**What is needed**
Scan the records for "داخلی". Report each line that includes it.

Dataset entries
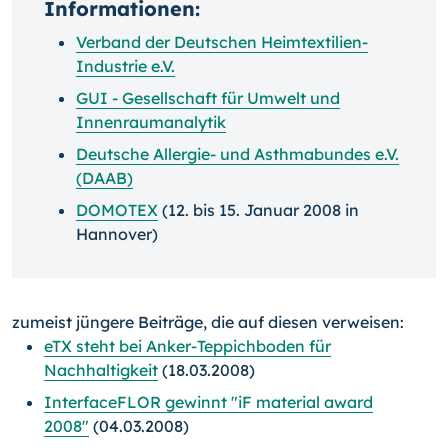
Informationen:
Verband der Deutschen Heimtextilien-
Industrie e.V.
GUI - Gesellschaft für Umwelt und
Innenraumanalytik
Deutsche Allergie- und Asthmabundes e.V.
(DAAB)
DOMOTEX
(12. bis 15. Januar 2008 in
Hannover)
zumeist jüngere Beiträge, die auf diesen verweisen:
eTX steht bei Anker-Teppichboden für
Nachhaltigkeit
(18.03.2008)
InterfaceFLOR gewinnt "iF material award
2008"
(04.03.2008)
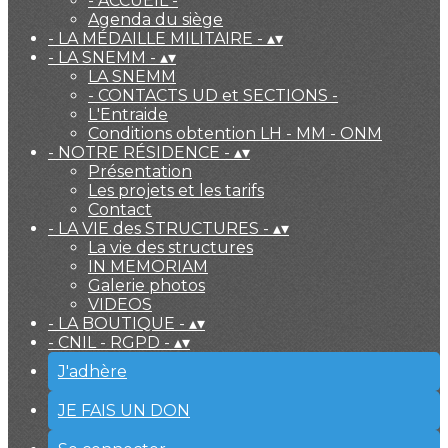
- ACCUEIL -
Agenda du siège
- LA MÉDAILLE MILITAIRE -
▴
▾
- LA SNEMM -
▴
▾
LA SNEMM
- CONTACTS UD et SECTIONS -
L'Entraide
Conditions obtention LH - MM - ONM
- NOTRE RÉSIDENCE -
▴
▾
Présentation
Les projets et les tarifs
Contact
- LA VIE des STRUCTURES -
▴
▾
La vie des structures
IN MEMORIAM
Galerie photos
VIDEOS
- LA BOUTIQUE -
▴
▾
- CNIL - RGPD -
▴
▾
J'adhère
JE FAIS UN DON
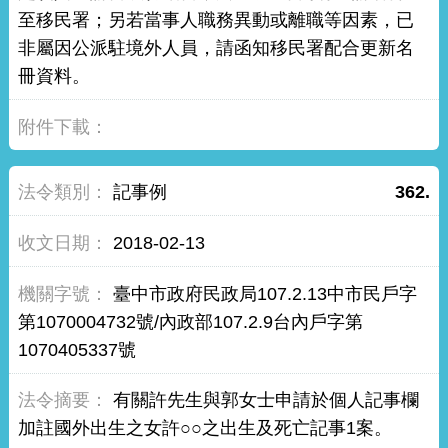
至移民署；另若當事人職務異動或離職等因素，已
非屬因公派駐境外人員，請函知移民署配合更新名
冊資料。
記事例
362.
2018-02-13
臺中市政府民政局107.2.13中市民戶字
第1070004732號/內政部107.2.9台內戶字第
1070405337號
有關許先生與郭女士申請於個人記事欄
加註國外出生之女許○○之出生及死亡記事1案。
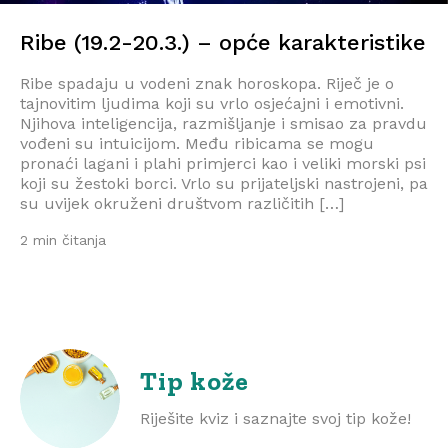
Ribe (19.2-20.3.) – opće karakteristike
Ribe spadaju u vodeni znak horoskopa. Riječ je o
tajnovitim ljudima koji su vrlo osjećajni i emotivni.
Njihova inteligencija, razmišljanje i smisao za pravdu
vođeni su intuicijom. Među ribicama se mogu
pronaći lagani i plahi primjerci kao i veliki morski psi
koji su žestoki borci. Vrlo su prijateljski nastrojeni, pa
su uvijek okruženi društvom različitih […]
2 min čitanja
Tip kože
Riješite kviz i saznajte svoj tip kože!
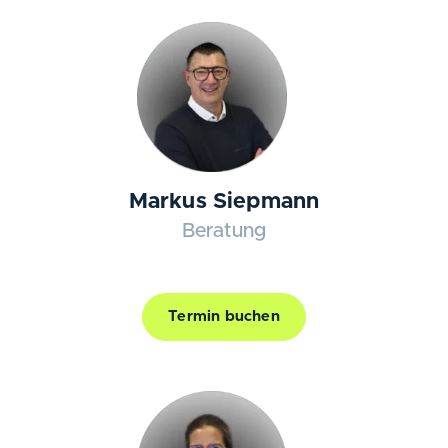
Markus Siepmann
Beratung
Termin buchen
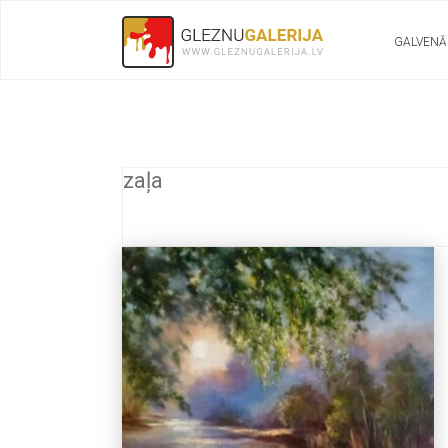
GALVENĀ
zaļa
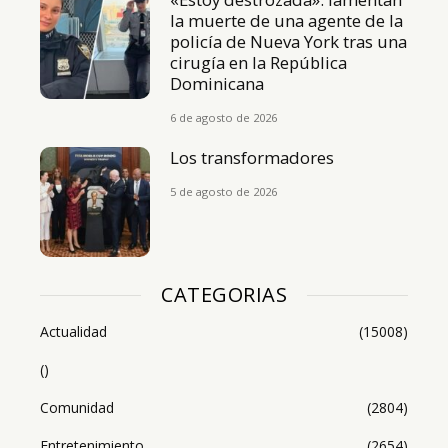
la muerte de una agente de la
policía de Nueva York tras una
cirugía en la República
Dominicana
6 de agosto de 2026
Los transformadores
5 de agosto de 2026
CATEGORIAS
Actualidad
(15008)
()
Comunidad
(2804)
Entretenimiento
(2654)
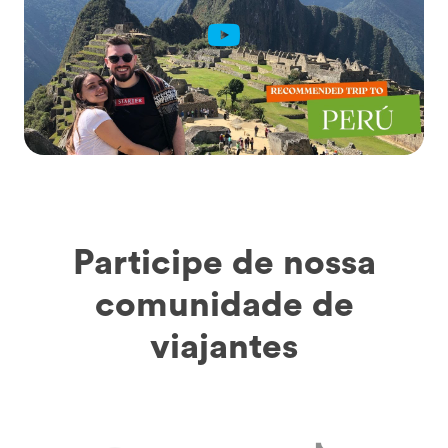
Participe de nossa
comunidade de
viajantes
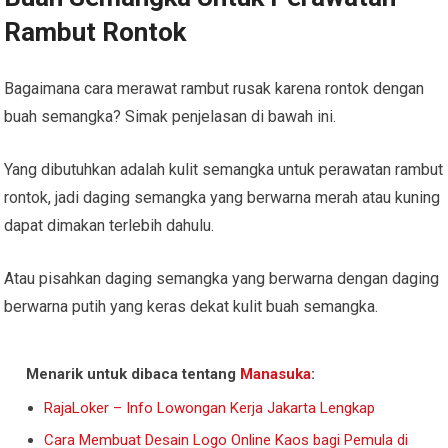
Rambut Rontok
Bagaimana cara merawat rambut rusak karena rontok dengan
buah semangka? Simak penjelasan di bawah ini.
Yang dibutuhkan adalah kulit semangka untuk perawatan rambut
rontok, jadi daging semangka yang berwarna merah atau kuning
dapat dimakan terlebih dahulu.
Atau pisahkan daging semangka yang berwarna dengan daging
berwarna putih yang keras dekat kulit buah semangka.
Menarik untuk dibaca tentang
Manasuka
:
RajaLoker – Info Lowongan Kerja Jakarta Lengkap
Cara Membuat Desain Logo Online Kaos bagi Pemula di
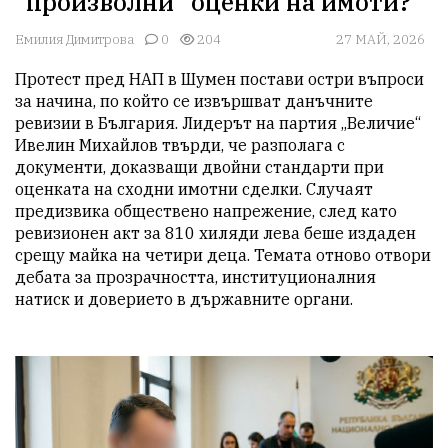
"произволни" оценки на имоти?
Емилия Димитрова
0
204
27 МАЙ, 2026
Протест пред НАП в Шумен постави остри въпроси 
за начина, по който се извършват данъчните 
ревизии в България. Лидерът на партия „Величие“ 
Ивелин Михайлов твърди, че разполага с 
документи, доказващи двойни стандарти при 
оценката на сходни имотни сделки. Случаят 
предизвика обществено напрежение, след като 
ревизионен акт за 810 хиляди лева беше издаден 
срещу майка на четири деца. Темата отново отвори 
дебата за прозрачността, институционалния 
натиск и доверието в държавните органи.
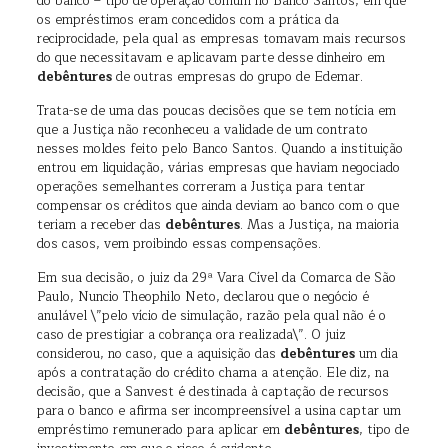
do banco – tipo de operação comum no Banco Santos, em que
os empréstimos eram concedidos com a prática da
reciprocidade, pela qual as empresas tomavam mais recursos
do que necessitavam e aplicavam parte desse dinheiro em
debêntures
de outras empresas do grupo de Edemar.
Trata-se de uma das poucas decisões que se tem notícia em
que a Justiça não reconheceu a validade de um contrato
nesses moldes feito pelo Banco Santos. Quando a instituição
entrou em liquidação, várias empresas que haviam negociado
operações semelhantes correram a Justiça para tentar
compensar os créditos que ainda deviam ao banco com o que
teriam a receber das
debêntures
. Mas a Justiça, na maioria
dos casos, vem proibindo essas compensações.
Em sua decisão, o juiz da 29ª Vara Cível da Comarca de São
Paulo, Nuncio Theophilo Neto, declarou que o negócio é
anulável \”pelo vício de simulação, razão pela qual não é o
caso de prestigiar a cobrança ora realizada\”. O juiz
considerou, no caso, que a aquisição das
debêntures
um dia
após a contratação do crédito chama a atenção. Ele diz, na
decisão, que a Sanvest é destinada à captação de recursos
para o banco e afirma ser incompreensível a usina captar um
empréstimo remunerado para aplicar em
debêntures
, tipo de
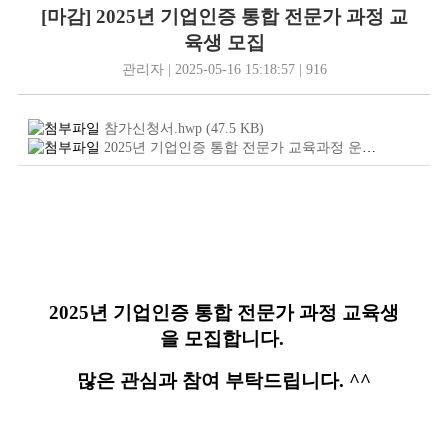
[마감] 2025년 기업인증 통합 전문가 과정 교
육생 모집
관리자 | 2025-05-16 15:18:57 | 916
참가신청서.hwp
(47.5
KB
)
2025년 기업인증 통합 전문가 교육과정 운영 모집공고.pdf
2025년 기업인증 통합 전문가 과정 교육생
을 모집합니다.
많은 관심과 참여 부탁드립니다. ^^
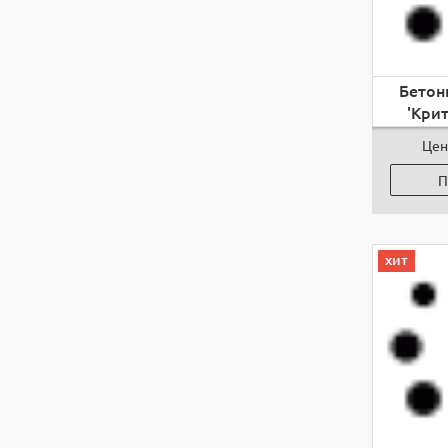
Бетон
'Крит
Цен
П
хит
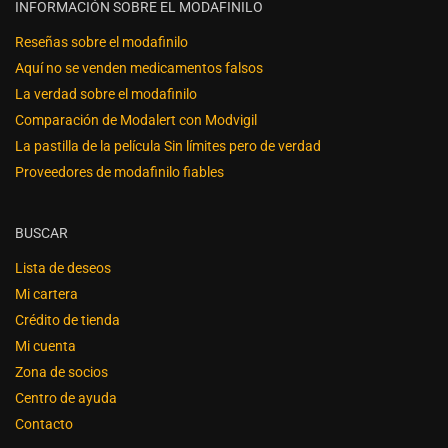
INFORMACIÓN SOBRE EL MODAFINILO
Reseñas sobre el modafinilo
Aquí no se venden medicamentos falsos
La verdad sobre el modafinilo
Comparación de Modalert con Modvigil
La pastilla de la película Sin límites pero de verdad
Proveedores de modafinilo fiables
BUSCAR
Lista de deseos
Mi cartera
Crédito de tienda
Mi cuenta
Zona de socios
Centro de ayuda
Contacto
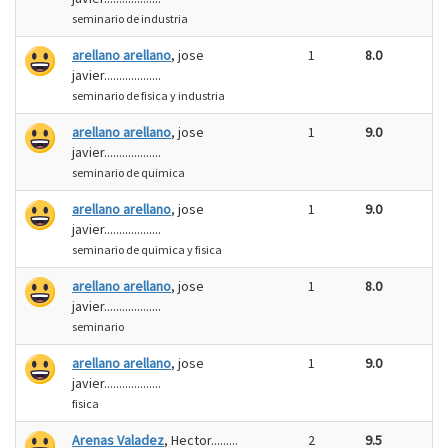
seminario de industria
arellano arellano
, jose
1
8.0
javier...................
seminario de fisica y industria
arellano arellano
, jose
1
9.0
javier...................
seminario de quimica
arellano arellano
, jose
1
9.0
javier...................
seminario de quimica y fisica
arellano arellano
, jose
1
8.0
javier...................
seminario
arellano arellano
, jose
1
9.0
javier...................
fisica
Arenas Valadez
, Hector.........
2
9.5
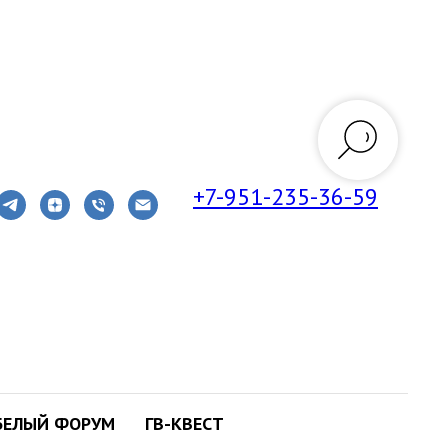
+7-951-235-36-59
иальный жир
f Lactation Duration with
БЕЛЫЙ ФОРУМ
ГВ-КВЕСТ
s in Parous Women: The CARDIA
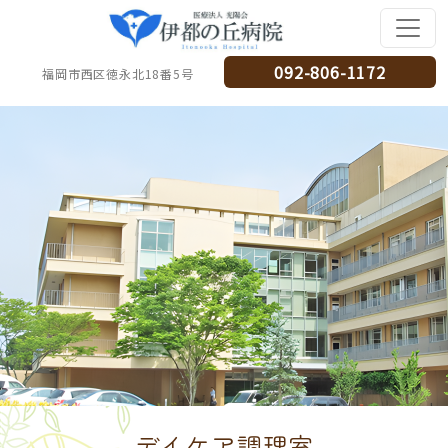
092-806-1172
福岡市西区徳永北18番5号
デイケア調理室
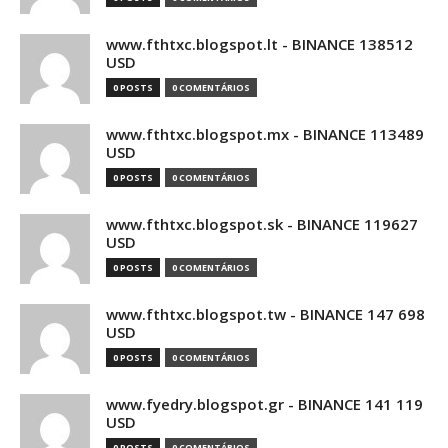
www.fthtxc.blogspot.lt - BINANCE 138512
USD
0 POSTS
0 COMENTÁRIOS
www.fthtxc.blogspot.mx - BINANCE 113489
USD
0 POSTS
0 COMENTÁRIOS
www.fthtxc.blogspot.sk - BINANCE 119627
USD
0 POSTS
0 COMENTÁRIOS
www.fthtxc.blogspot.tw - BINANCE 147 698
USD
0 POSTS
0 COMENTÁRIOS
www.fyedry.blogspot.gr - BINANCE 141 119
USD
0 POSTS
0 COMENTÁRIOS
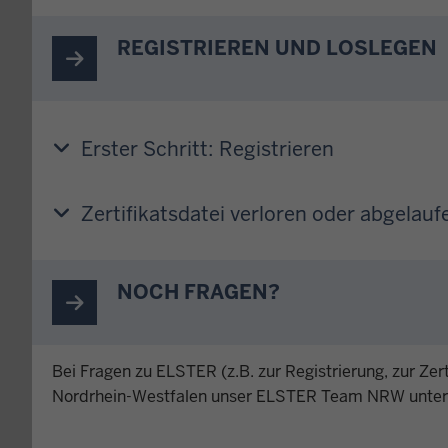
REGISTRIEREN UND LOSLEGEN
Erster Schritt: Registrieren
Zertifikatsdatei verloren oder abgelauf
NOCH FRAGEN?
Bei Fragen zu ELSTER (z.B. zur Registrierung, zur Zer
Nordrhein-Westfalen unser ELSTER Team NRW unte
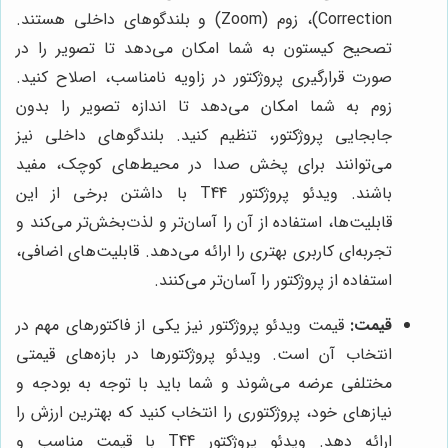
Correction)، زوم (Zoom) و بلندگوهای داخلی هستند.
تصحیح کیستون به شما امکان می‌دهد تا تصویر را در
صورت قرارگیری پروژکتور در زاویه نامناسب، اصلاح کنید.
زوم به شما امکان می‌دهد تا اندازه تصویر را بدون
جابجایی پروژکتور، تنظیم کنید. بلندگوهای داخلی نیز
می‌توانند برای پخش صدا در محیط‌های کوچک، مفید
باشند. ویدئو پروژکتور T44 با داشتن برخی از این
قابلیت‌ها، استفاده از آن را آسان‌تر و لذت‌بخش‌تر می‌کند و
تجربه‌ای کاربری بهتری را ارائه می‌دهد. قابلیت‌های اضافی،
استفاده از پروژکتور را آسان‌تر می‌کنند.
قیمت:
قیمت ویدئو پروژکتور نیز یکی از فاکتورهای مهم در
انتخاب آن است. ویدئو پروژکتورها در بازه‌های قیمتی
مختلفی عرضه می‌شوند و شما باید با توجه به بودجه و
نیازهای خود، پروژکتوری را انتخاب کنید که بهترین ارزش را
ارائه دهد. ویدئو پروژکتور T44 با قیمت مناسب و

**Exercise solution**
Correction)، زوم (Zoom) و بلندگوهای داخلی هستند.
جابجایی پروژکتور، تنظیم کنید. بلندگوهای داخلی نیز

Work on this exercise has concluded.